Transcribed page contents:
* * * * *

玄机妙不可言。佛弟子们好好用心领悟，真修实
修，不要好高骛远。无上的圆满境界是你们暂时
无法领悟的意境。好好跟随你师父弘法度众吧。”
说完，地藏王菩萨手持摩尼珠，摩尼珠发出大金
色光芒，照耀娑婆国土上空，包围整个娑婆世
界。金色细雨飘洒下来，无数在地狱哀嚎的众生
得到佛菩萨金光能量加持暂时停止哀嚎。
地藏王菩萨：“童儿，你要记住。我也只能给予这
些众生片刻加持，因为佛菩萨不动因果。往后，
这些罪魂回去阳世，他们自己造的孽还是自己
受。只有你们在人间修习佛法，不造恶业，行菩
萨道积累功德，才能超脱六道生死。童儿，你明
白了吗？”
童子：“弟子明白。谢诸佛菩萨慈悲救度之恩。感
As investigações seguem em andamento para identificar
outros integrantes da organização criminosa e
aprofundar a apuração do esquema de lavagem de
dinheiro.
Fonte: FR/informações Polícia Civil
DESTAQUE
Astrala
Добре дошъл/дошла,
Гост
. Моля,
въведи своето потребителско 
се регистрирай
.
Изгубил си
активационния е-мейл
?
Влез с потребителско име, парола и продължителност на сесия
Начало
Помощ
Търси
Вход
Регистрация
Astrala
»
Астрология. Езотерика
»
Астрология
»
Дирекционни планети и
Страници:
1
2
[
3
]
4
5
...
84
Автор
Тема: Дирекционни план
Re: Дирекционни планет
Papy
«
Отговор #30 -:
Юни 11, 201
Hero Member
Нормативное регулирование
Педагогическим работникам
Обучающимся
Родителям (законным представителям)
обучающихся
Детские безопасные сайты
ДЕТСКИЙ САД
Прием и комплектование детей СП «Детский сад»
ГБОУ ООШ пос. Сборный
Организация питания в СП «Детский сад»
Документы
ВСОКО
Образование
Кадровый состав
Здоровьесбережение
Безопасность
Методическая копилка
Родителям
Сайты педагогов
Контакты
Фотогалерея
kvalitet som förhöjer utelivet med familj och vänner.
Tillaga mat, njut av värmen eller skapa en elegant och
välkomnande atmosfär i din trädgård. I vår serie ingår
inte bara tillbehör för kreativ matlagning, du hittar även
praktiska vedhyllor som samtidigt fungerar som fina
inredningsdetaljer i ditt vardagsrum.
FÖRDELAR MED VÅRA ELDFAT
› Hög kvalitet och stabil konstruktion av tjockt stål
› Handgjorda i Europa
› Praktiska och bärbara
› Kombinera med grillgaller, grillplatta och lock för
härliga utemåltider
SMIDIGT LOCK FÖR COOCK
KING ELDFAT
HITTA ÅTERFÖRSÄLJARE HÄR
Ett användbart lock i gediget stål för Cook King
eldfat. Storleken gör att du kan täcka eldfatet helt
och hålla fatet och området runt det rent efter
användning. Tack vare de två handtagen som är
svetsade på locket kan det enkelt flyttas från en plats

* * * * *

The answer must be every line of the records above that holds the word "stål".

#### Expected answer:
› Hög kvalitet och stabil konstruktion av tjockt stål
Ett användbart lock i gediget stål för Cook King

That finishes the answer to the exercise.